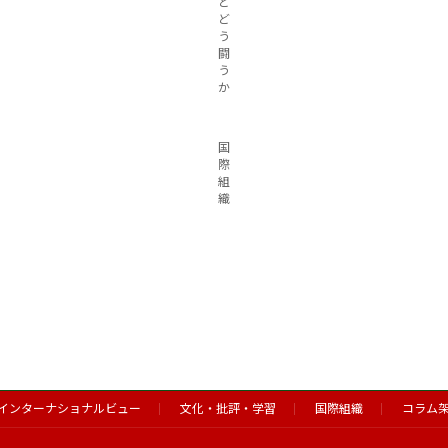
と
ど
う
闘
う
か
国
際
組
織
インターナショナルビュー
文化・批評・学習
国際組織
コラム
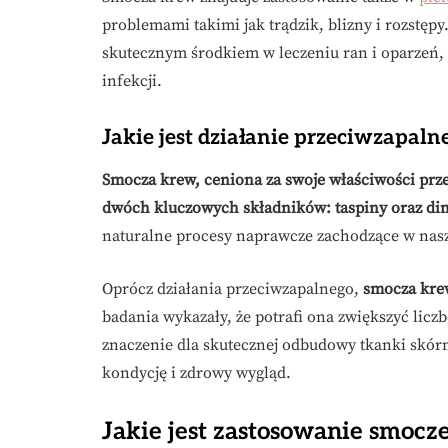
problemami takimi jak trądzik, blizny i rozstępy.
skutecznym środkiem w leczeniu ran i oparzeń, p
infekcji.
Jakie jest działanie przeciwzapaln
Smocza krew, ceniona za swoje właściwości prze
dwóch kluczowych składników: taspiny oraz di
naturalne procesy naprawcze zachodzące w nas
Oprócz działania przeciwzapalnego,
smocza krew
badania wykazały, że potrafi ona zwiększyć licz
znaczenie dla skutecznej odbudowy tkanki skórn
kondycję i zdrowy wygląd.
Jakie jest zastosowanie smocz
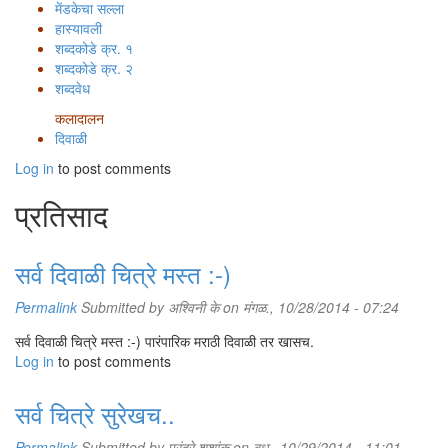
मेंडकेचा सल्ला
हास्यावली
शब्दकोडे क्र. १
शब्दकोडे क्र. २
शब्दवेध
कलादालन
दिवाळी
Log in
to post comments
प्रतिसाद
सर्व दिवाळी चित्रे मस्त :-)
Permalink
Submitted by
अश्विनी के
on मंगळ., 10/28/2014 - 07:24
सर्व दिवाळी चित्रे मस्त :-) पारंपारिक मराठी दिवाळी तर खासच.
Log in
to post comments
सर्व चित्रे सुरेखच..
Permalink
Submitted by
पुरंदरे शशांक
on बुध., 10/29/2014 - 11:01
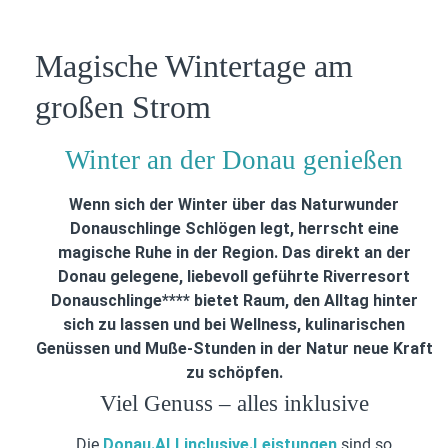
Magische Wintertage am
großen Strom
Winter an der Donau genießen
Wenn sich der Winter über das Naturwunder
Donauschlinge Schlögen legt, herrscht eine
magische Ruhe in der Region. Das direkt an der
Donau gelegene, liebevoll geführte Riverresort
Donauschlinge**** bietet Raum, den Alltag hinter
sich zu lassen und bei Wellness, kulinarischen
Genüssen und Muße-Stunden in der Natur neue Kraft
zu schöpfen.
Viel Genuss – alles inklusive
Die
Donau.ALLinclusive.Leistungen
sind so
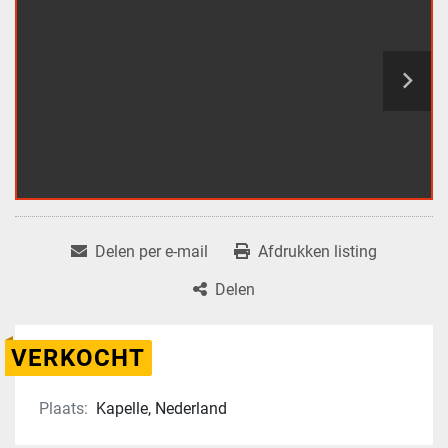
Delen per e-mail
Afdrukken listing
Delen
VERKOCHT
Plaats:
Kapelle, Nederland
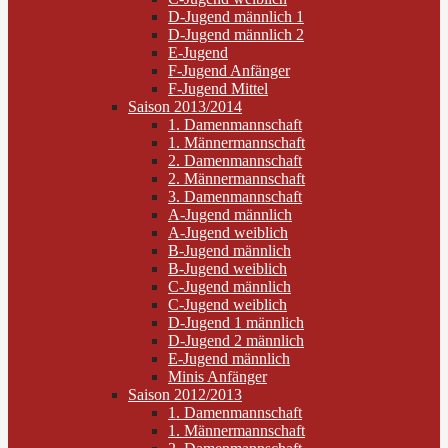
D-Jugend männlich 1
D-Jugend männlich 2
E-Jugend
F-Jugend Anfänger
F-Jugend Mittel
Saison 2013/2014
1. Damenmannschaft
1. Männermannschaft
2. Damenmannschaft
2. Männermannschaft
3. Damenmannschaft
A-Jugend männlich
A-Jugend weiblich
B-Jugend männlich
B-Jugend weiblich
C-Jugend männlich
C-Jugend weiblich
D-Jugend 1 männlich
D-Jugend 2 männlich
E-Jugend männlich
Minis Anfänger
Saison 2012/2013
1. Damenmannschaft
1. Männermannschaft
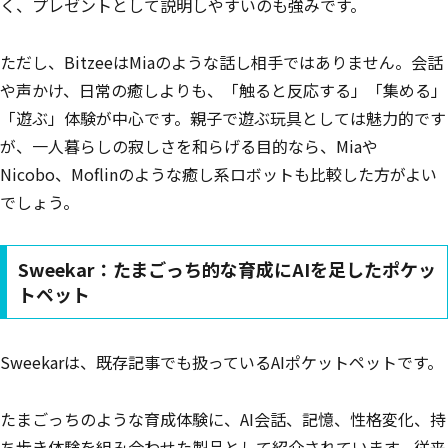
く、プレゼントとして説明しやすいのも強みです。
ただし、BitzeeはMiaのような話し相手ではありません。会話
や声かけ、日常の癒しよりも、「触ると反応する」「集める」
「遊ぶ」体験が中心です。親子で遊ぶ玩具としては魅力的です
が、一人暮らしの寂しさを和らげる目的なら、Miaや
Nicobo、Moflinのような癒し系ロボットも比較した方がよい
でしょう。
Sweekar：たまごっち的な育成にAIを足したポケッ
トペット
Sweekarは、既存記事でも扱っているAIポケットペットです。
たまごっちのような育成体験に、AI会話、記憶、性格変化、持
ち歩き体験を組み合わせた製品として紹介されています。従来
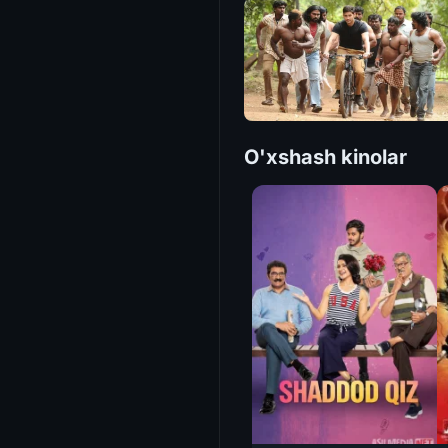
O'xshash kinolar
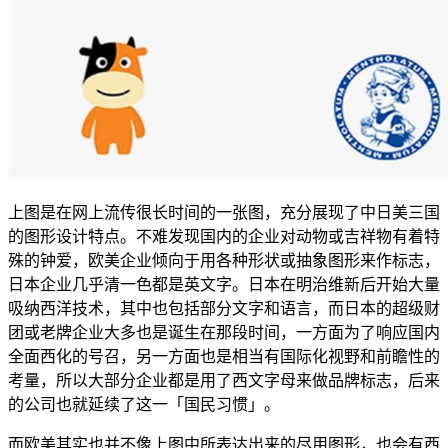
上图是在网上流传很长时间的一张图，充分展现了中日美三国
的图形设计特点。不难发现国内的企业对动物或吉祥物有着特
殊的钟爱，欧美企业倾向于用各种形状或抽象图形来作标志，
日本企业几乎清一色都是英文字。日本在明治维新后开始大量
吸纳西洋技术，其中也包括部分文字和语言，而日本的超级财
团或老牌企业大多也是诞生在那段时间，一方面为了响应国内
全面西化的号召，另一方面也是相当有国际化视野和前瞻性的
考量，所以大部分企业都是用了西文字母来做品牌标志，后来
的公司也就延续了这一「国民习惯」。
而欧美其实也并不像上图中所表达出来的尽用图形，也会有西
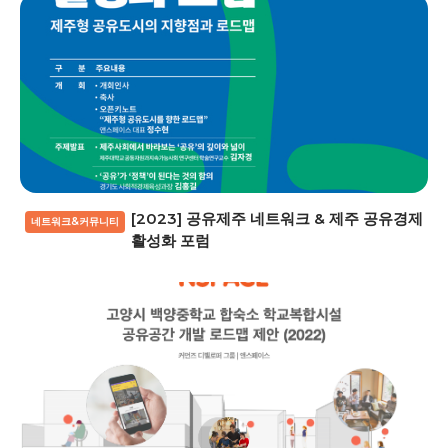
[2023] 공유제주 네트워크 & 제주 공유경제
네트워크&커뮤니티
활성화 포럼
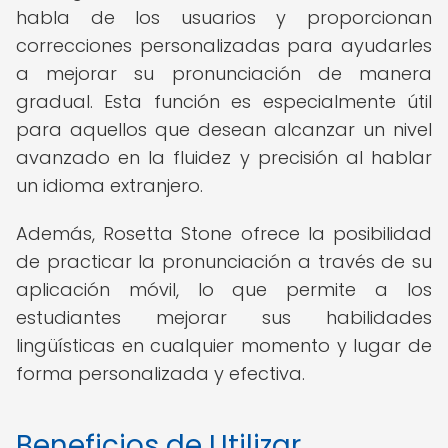
habla de los usuarios y proporcionan
correcciones personalizadas para ayudarles
a mejorar su pronunciación de manera
gradual. Esta función es especialmente útil
para aquellos que desean alcanzar un nivel
avanzado en la fluidez y precisión al hablar
un idioma extranjero.
Además, Rosetta Stone ofrece la posibilidad
de practicar la pronunciación a través de su
aplicación móvil, lo que permite a los
estudiantes mejorar sus habilidades
lingüísticas en cualquier momento y lugar de
forma personalizada y efectiva.
Beneficios de Utilizar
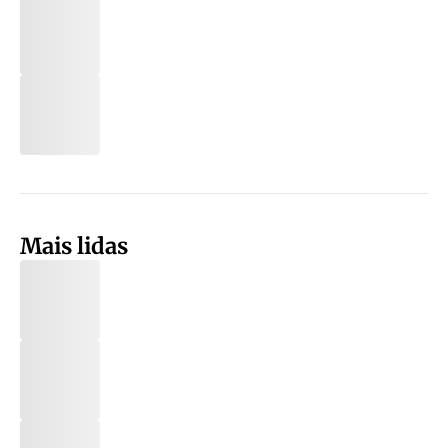
Mais lidas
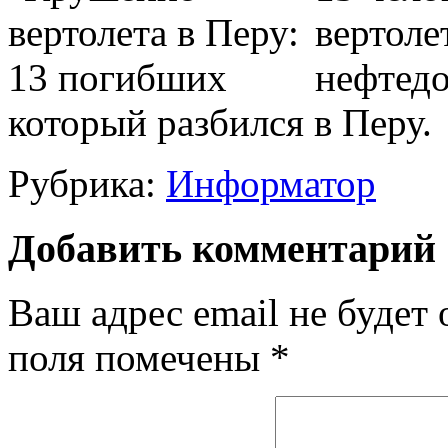
вертоле
нефтед
который разбился в Перу.
Рубрика:
Информатор
Добавить комментарий
Ваш адрес email не будет 
поля помечены
*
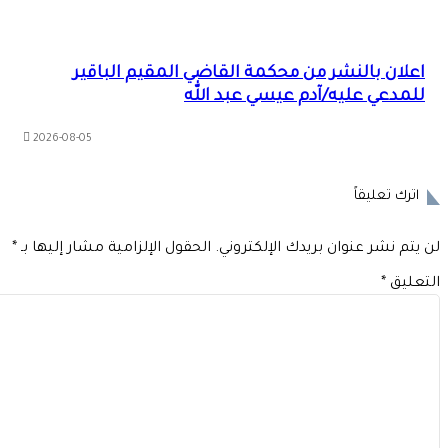
اعلان بالنشر من محكمة القاضي المقيم الباقير
للمدعي عليه/آدم عيسي عبد الله
2026-08-05
اترك تعليقاً
 يتم نشر عنوان بريدك الإلكتروني.
الحقول الإلزامية مشار إليها بـ
*
تعليق
*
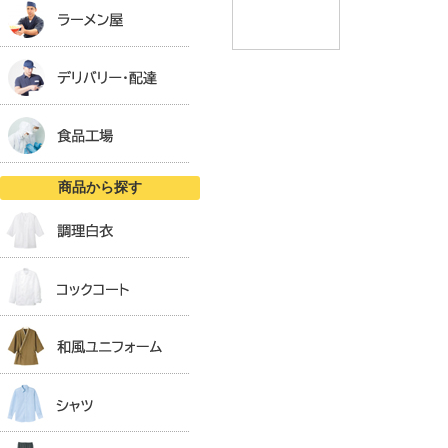
商品から探す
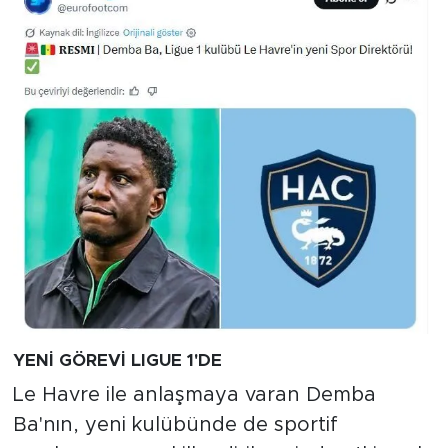
YENİ GÖREVİ LIGUE 1'DE
Le Havre ile anlaşmaya varan Demba
Ba'nın, yeni kulübünde de sportif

══════════

Exercise goal —
Lines in the material above that contain "weiblich": how many are there? Reply with the number only.

Answer space —
3